A neural network was trained on the remaining radiomic features. The input of the network consisted of a one-dimensional vector of radiomic features, and sleep deprivation as binary class label. The network consisted of three blocks, each consisting of a batch normalization layer, a rectified linear unit (ReLU) activation layer101, linear layer and a dropout regularization layer, in that order. These blocks were followed by a sigmoid layer combined with a binary cross-entropy (BCE) loss.

The network was implemented in PyTorch102 version 1.7.1, on a single Nvidia GeForce RTC 2080 SUPER (Nvidia Corporation, Delaware, California) graphics processing unit (GPU) with CUDA103 version 10.2. Adam optimization with L1-regularization, default weight initialization, and a constant learning rate of 10–3 were used for training and a batch size of 16. The regularization factor was set to 10–3 and dropout probability to 0.3. Training was performed until loss on the validation set refrained from decreasing. After training the parameters were reinstated to the state with lowest validation loss for testing.

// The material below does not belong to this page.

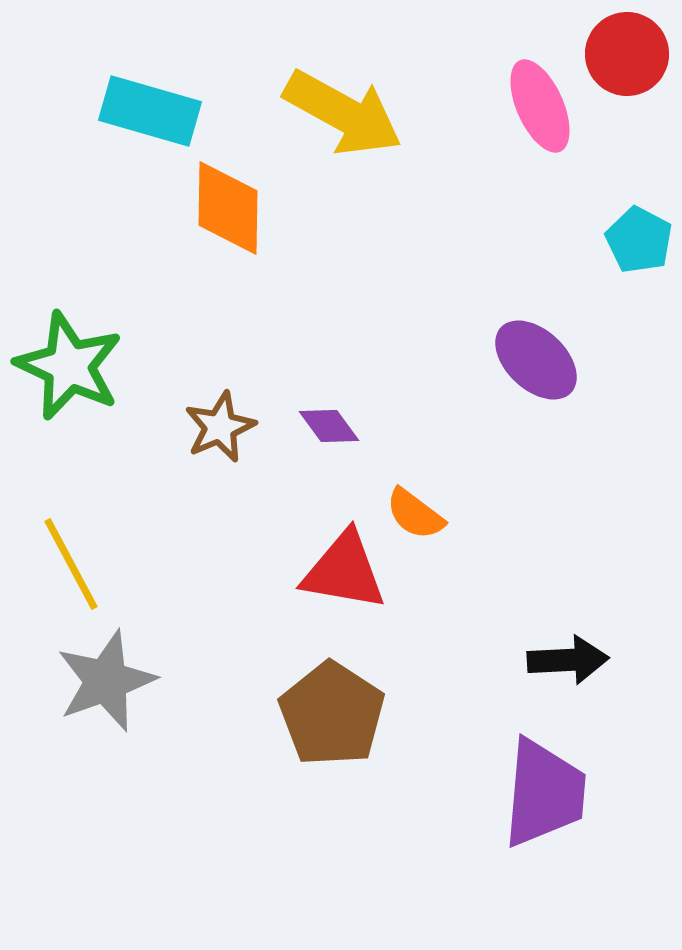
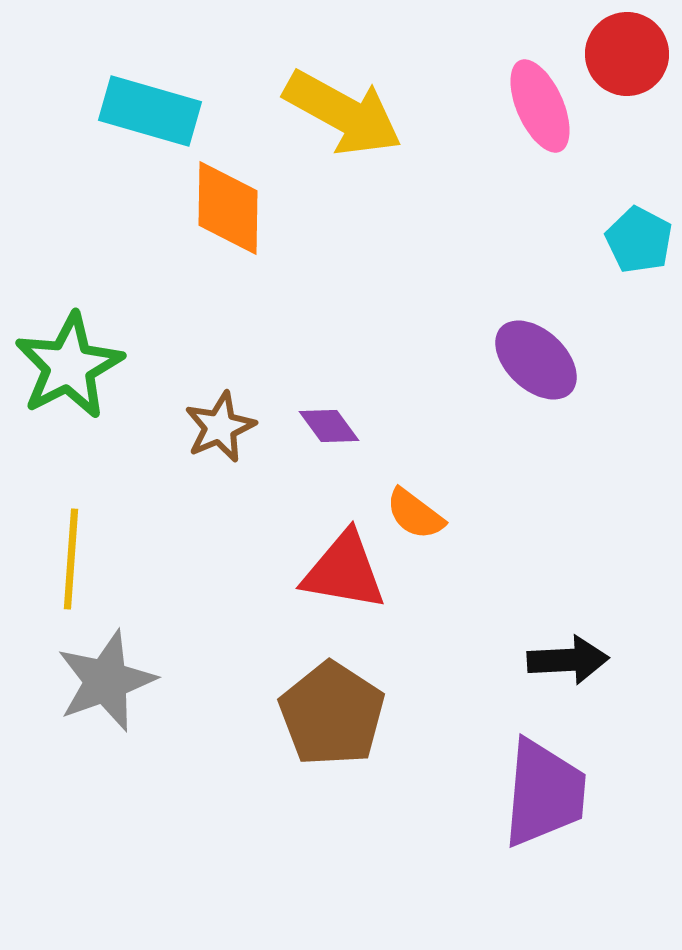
green star: rotated 20 degrees clockwise
yellow line: moved 5 px up; rotated 32 degrees clockwise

A complete data approach, excluding subjects with missing scans, was followed. This is required to allow for the identical computation of the temporal effect using a polynomial. Data was divided into a training partition of 70%, validation partition of 20% and test partition of 10% of the included samples with which tenfold cross-validation was performed. Each fold was initialized differently, but for each method the same sequence of randomization seed was used with the same partitioning to ensure comparability of the performance of the model of each fold.

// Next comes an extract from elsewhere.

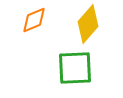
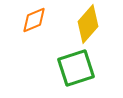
green square: moved 1 px right; rotated 15 degrees counterclockwise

Shapiro–Wilk test was used to test normality of the paired BCE-loss performance over all folds. Friedman test implemented in SciPy100 version 1.6.2 was used to test the hypothesis that model performance expressed as BCE-loss did not differ among methods used. We follow this up by performing a Nemenyi post-hoc test to find which pairwise groups have significant difference. This test was implemented in the scikit-posthocs104 package version 0.7.0 with a significance level of 0.05.